Wednesday, October 2, 2024

Carteret County’s WW II stories just keep on coming!

Effects of the World War II battles at sea off the Carteret County, N.C., coastline certainly rippled ashore. These stories also strengthen the case why Carteret County should be designated as a “World War II Heritage Community.”

We’re writing the formal resolution as we go.

Whereas No. 11: If the Florsheim shoe fits, wear it!

A book by author James T. Cheatham of Chapel Hill, N.C., published in 1990 titled “The Atlantic Turkey Shoot: U-boats off the Outer Banks in World War II,” contains some local color.

 

Cheatham interviewed James Paul Tyndall, Principal of Harkers Island School during the early 1940s.

One day during the war years, Principal Tyndall “noticed that many of the Harkers Island boys who usually came to school barefoot were wearing new Florsheim shoes,” Cheatham wrote. “Investigation revealed the shoes had washed up from a merchant ship that was sunk by a German U-boat.

“Fishermen had quickly commandeered the shoes, and their children wore them proudly.”


 

Florsheim & Co. was a respected company that was founded in Chicago in 1892 by father-and-son duo of Sigmund and Milton Florsheim. (Milton is shown below.)



The company was known for its “high-quality workmanship and a strong distribution network, which made Florsheim shoes readily available to consumers in small towns across the nation.”


Floating shoes into Harkers Island was a novel approach.

 


Whereas No. 12: Dr.
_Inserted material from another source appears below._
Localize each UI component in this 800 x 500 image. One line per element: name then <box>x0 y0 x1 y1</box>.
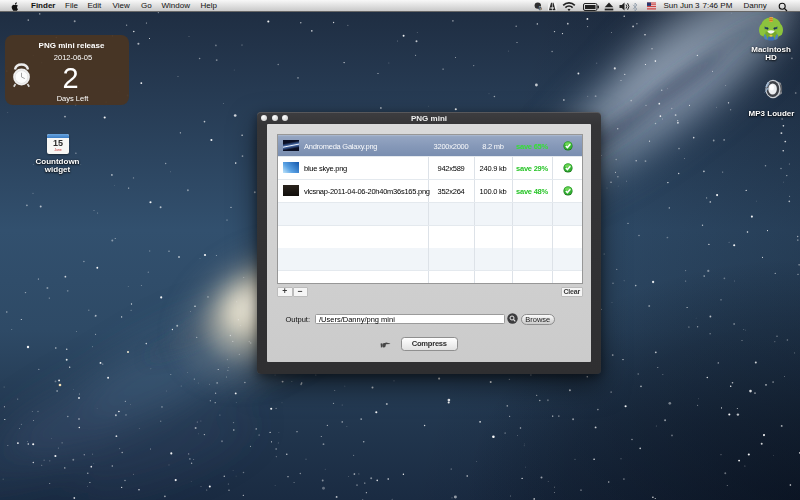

Benjamin Franklin Royal had been practicing medicine in Morehead City for more than 30 years when World War II broke out.

What had sealed the deal for him to establish a physician’s office in his hometown in 1910 was a lucrative contract with the U.S. Public Health Service.

Dr. Royal (shown below) agreed to visit and care for the personnel who “manned the lonely” U.S. Life-Saving Stations along the Southern Outer Banks of North Carolina, including those at Fort Macon, Cape Lookout and Portsmouth. The government paid him $11 a month to make his rounds.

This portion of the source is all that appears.